A major financing can take on a very vibrant life of its own. Between lawyers on both sides, partnership dynamics and/or board approvals, bankers and accountants, the CEO is at risk of losing control of the deal at just about every turn. Accounting, financial, and legal diligence are just the beginning. I joke that I nearly got a J.D. in the process of papering our Series B with Rakuten. In this post I’m sharing my lessons learned with other CEO’s.
I rarely run a draft of a blog post in front of anyone, but I did ask my attorney Larry Gennari of Gennari Aronson to vet this one. I wasn’t worried about possible legal issues, I just wanted his point of view. As such, some of these thoughts were enhanced by Larry’s input, having transacted dozens of successful financings in the course of his career.
1. Own the negotiation. When it comes to establishing any key business terms or partnership agreements, the CEO really has to be doing the talking. In the case of our deal with Rakuten, we sketched out the basic terms in about 15 minutes, sitting in an auditorium, after an event. (To an outside observer it probably looked like a very casual chat—it most certainly was not!) To both parties’ credit the basic agreement held throughout the extensive weeks following. But whenever any key deal terms had to be sorted out, I always returned directly to my two main Rakuten counterparts.
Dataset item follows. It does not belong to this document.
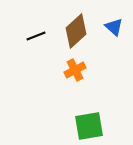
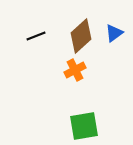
blue triangle: moved 6 px down; rotated 42 degrees clockwise
brown diamond: moved 5 px right, 5 px down
green square: moved 5 px left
Why is this meaningful? Because it would be very tempting, as the weeks roll by and fatigue sets in, and you are dealing with a boatload of exotic legal and accounting concepts, to defer to the attorneys to get things hammered out. This would be a very expensive mistake. The two principals on a deal—the decision makers—are going to be the fastest (and cheapest) route to resolution. Don’t cede that key responsibility to your attorney. Ever. Your attorney can help you sort out which are “those” issues (though you will most likely have no doubt) and if they don’t, get a new attorney.
Larry adds that the bottom line is that the principals should agree on the principles—and then get a sanity check from advisors before reducing the discussions to a term sheet. In his experience, at times, the simplest of business agreements can have adverse consequences that defy common and business sense (thanks to the tax code).
2. Don’t sign anything you do not understand. Although there are some boilerplate parts of a financing where you can defer to your attorney (indemnifications, for instance), don’t do that very often. One very basic rule of thumb: if any clause contains a number, make sure you understand it upside down and backwards. But it goes further than that in terms of mastering all investor preferences and the classification of different shareholders. Rather than guess, I learned to flag my confusions very explicitly. My most memorable moments included a late night call where I practically shouted, “Guys! Guys! You are liberally throwing around technical jargon that I have only ever heard on TV. And I’m the CEO about to permanently commit a team to this deal. Do you know how scary that is to me? I can’t proceed until I understand.” (Fortunately a good attorney or advisor should be very skilled at listening and responding to your questions, in plain English, as mine were.)
Similarly, I chose not to defer to the steamroller of negotiations and broke a somewhat tense two-sided legal conference call wrangle by saying to the Rakuten attorney, “I know we have never met, but I am a natural blond. What does that mean? It means that every word in this deal has to pass the ‘natural blond test.’ If I don’t understand it, it won’t get signed.” (Using humor to break a logjam was probably more important than anything else, honestly. I think the attorneys had nearly forgotten that I was part of the call after over two hours of back and forth.) Even if you aren’t able to pull the “natural blond clause”, you must make sure you are slogging through everything you are signing with full understanding. Lean heavily on your attorney and/or banker until you have it all clear in your head.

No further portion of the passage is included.